The technique is very simple, when you call a leaf procedure with no stack frame, it enters the proc misaligned by 8 bytes. With pure mnemonic code, it does not matter but if you try and call other code, it fails due to the misalignment.
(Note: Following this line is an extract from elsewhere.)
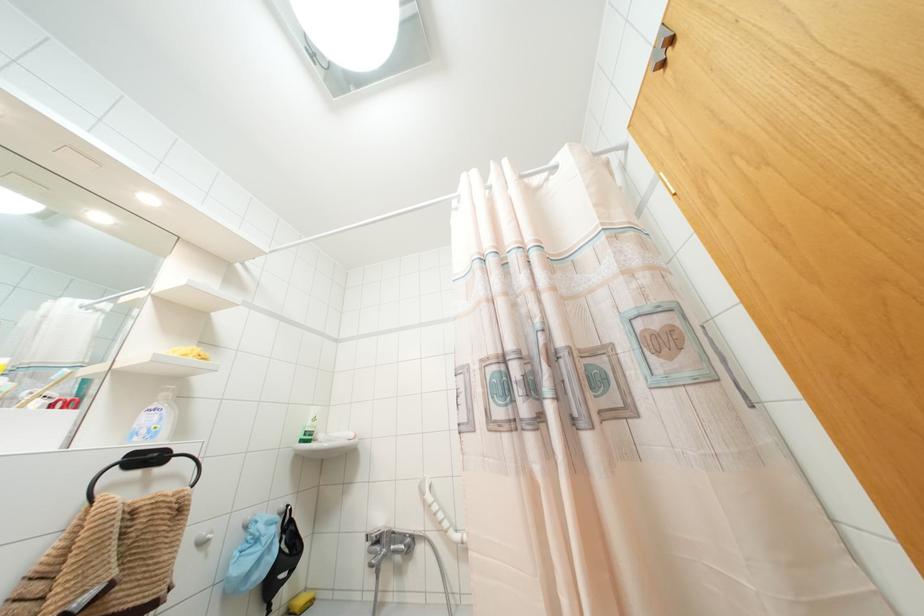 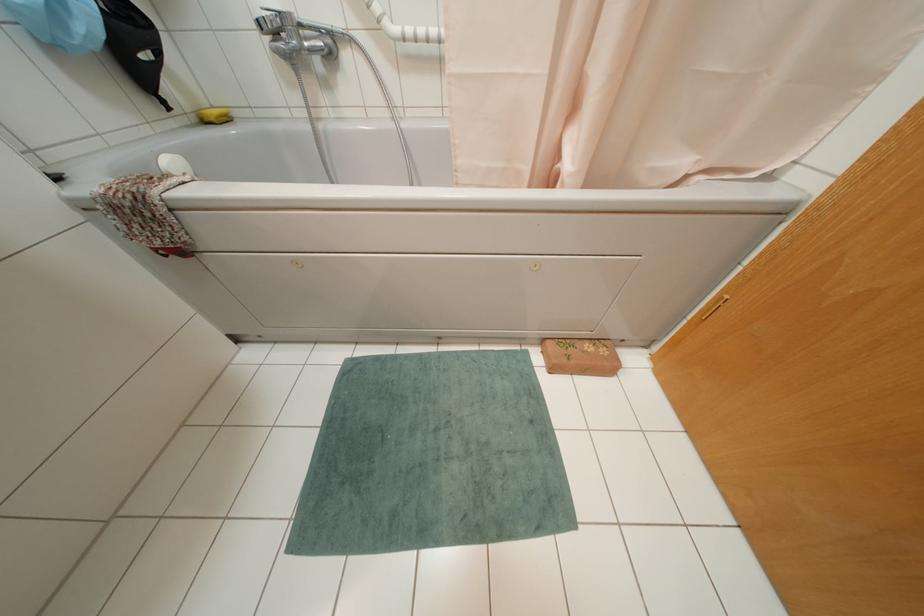 Locate, in the second image, the point that corresponds to point (381, 533) in the first image.

(278, 12)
Solution is simple, sub rsp by 8 bytes and in the leaf proc, set RET as "ret 8" and the leaf proc is aligned the same as the calling proc and you can make high level calls from within the leaf proc.
; ¤¤¤¤¤¤¤¤¤¤¤¤¤¤¤¤¤¤¤¤¤¤¤¤¤¤¤¤¤¤¤¤¤¤¤¤¤¤¤¤¤¤¤¤¤¤¤¤¤¤¤¤¤¤¤¤¤¤¤¤¤¤¤¤¤¤¤¤¤¤¤¤¤
include \masm32\include64\masm64rt.inc
.code
; ¤¤¤¤¤¤¤¤¤¤¤¤¤¤¤¤¤¤¤¤¤¤¤¤¤¤¤¤¤¤¤¤¤¤¤¤¤¤¤¤¤¤¤¤¤¤¤¤¤¤¤¤¤¤¤¤¤¤¤¤¤¤¤¤¤¤¤¤¤¤¤¤¤
STACKFRAME
entry_point proc
LOCAL ptxt :QWORD
sas ptxt, "This is a test of a new stack frame macro"
rcall MessageBox,0," RSP Before",str$(rsp),0
sub rsp, 8
rcall testproc,ptxt
rcall MessageBox,0," RSP After",str$(rsp),0
rcall ExitProcess,0
ret
entry_point endp
; ¤¤¤¤¤¤¤¤¤¤¤¤¤¤¤¤¤¤¤¤¤¤¤¤¤¤¤¤¤¤¤¤¤¤¤¤¤¤¤¤¤¤¤¤¤¤¤¤¤¤¤¤¤¤¤¤¤¤¤¤¤¤¤¤¤¤¤¤¤¤¤¤¤
NOSTACKFRAME
testproc proc
rcall MessageBox,0,rcx,"Title",0
ret 8
testproc endp
STACKFRAME
; ¤¤¤¤¤¤¤¤¤¤¤¤¤¤¤¤¤¤¤¤¤¤¤¤¤¤¤¤¤¤¤¤¤¤¤¤¤¤¤¤¤¤¤¤¤¤¤¤¤¤¤¤¤¤¤¤¤¤¤¤¤¤¤¤¤¤¤¤¤¤¤¤¤
end
I think it's better to always assume RSP is misaligned on any proc entry and adjust RSP within the proc. Using SUB RSP,8 and RET 8 seems counter-intuitive and means there are now two places to remember to add code.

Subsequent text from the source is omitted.